> **Source data**
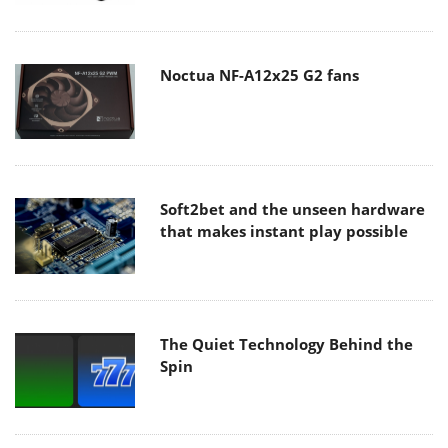
Noctua NF-A12x25 G2 fans
Soft2bet and the unseen hardware
that makes instant play possible
The Quiet Technology Behind the
Spin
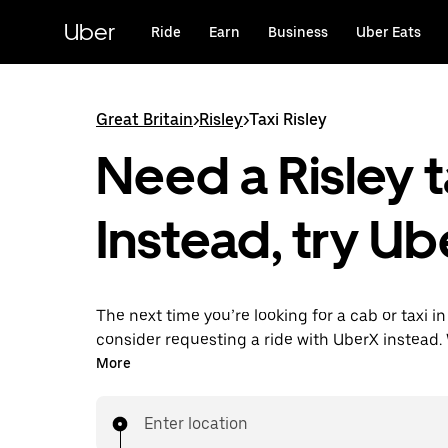
Skip
to
Uber
Ride
Earn
Business
Uber Eats
main
content
Great Britain
>
Risley
>
Taxi Risley
Need a Risley t
Instead, try Ub
The next time you’re looking for a cab or taxi in 
consider requesting a ride with UberX instead. 
on-demand ride option, your transport is read
More
are. Get a quote, request a ride with the app, 
your destination with your driver.
Enter location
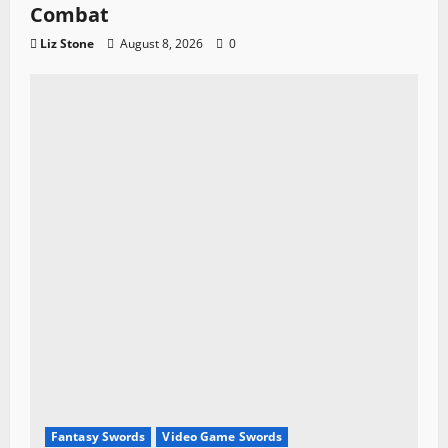
Combat
Liz Stone
August 8, 2026
0
Fantasy Swords
Video Game Swords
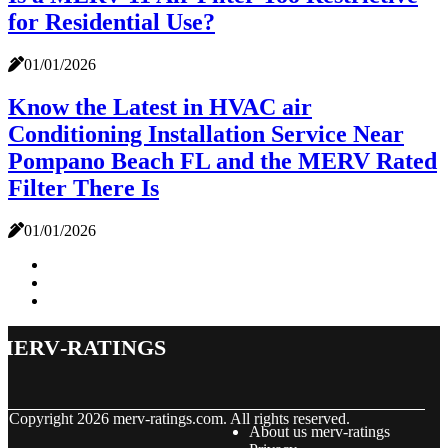
for Residential Use?
01/01/2026
Know the Latest in HVAC air
Conditioning Installation Service Near
Pompano Beach FL and the MERV Rated
Filter There Is
01/01/2026
merv-ratings
© Copyright
2026
merv-ratings.com. All rights reserved.
About us merv-ratings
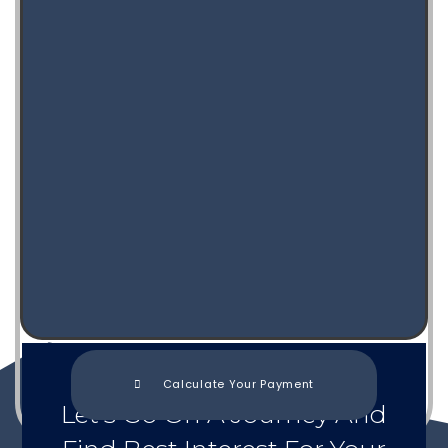
Calculate Your Payment
Let's Go On A Journey And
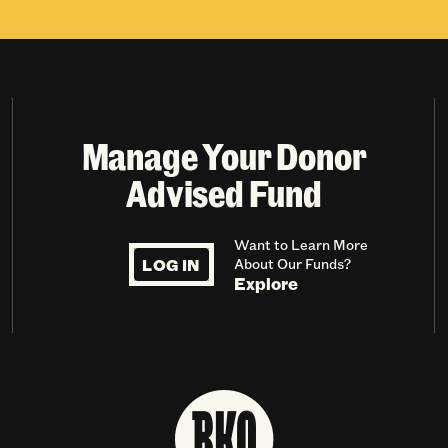
Manage Your Donor
Advised Fund
Want to Learn More
LOG IN
About Our Funds?
Explore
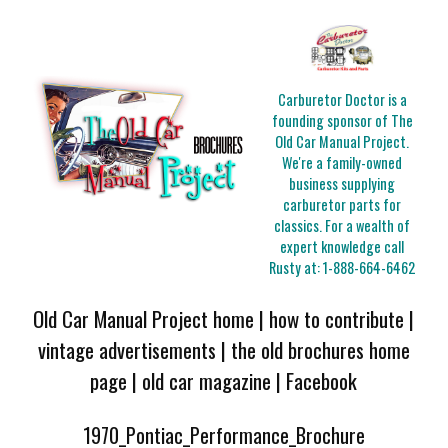
Carburetor Doctor is a
founding sponsor of The
Old Car Manual Project.
We're a family-owned
business supplying
carburetor parts for
classics. For a wealth of
expert knowledge call
Rusty at:
1-888-664-6462
Old Car Manual Project home
|
how to contribute
|
vintage advertisements
|
the old brochures home
page
|
old car magazine
|
Facebook
1970_Pontiac_Performance_Brochure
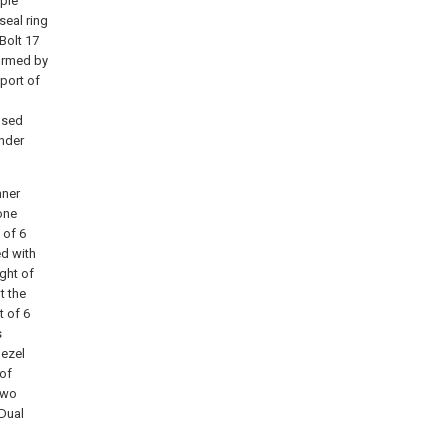
iple
seal ring
 Bolt 17
ormed by
port of
losed
under
nner
cone
 of 6
ed with
ght of
t the
t of 6
s
bezel
 of
Two
；Dual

> **ABOUT THIS TASK**
Where a line above includes "ratings", copy that line.

> **RESPONSE TO THE TASK**
merv-ratings
merv-ratings.com. All rights reserved.
About us merv-ratings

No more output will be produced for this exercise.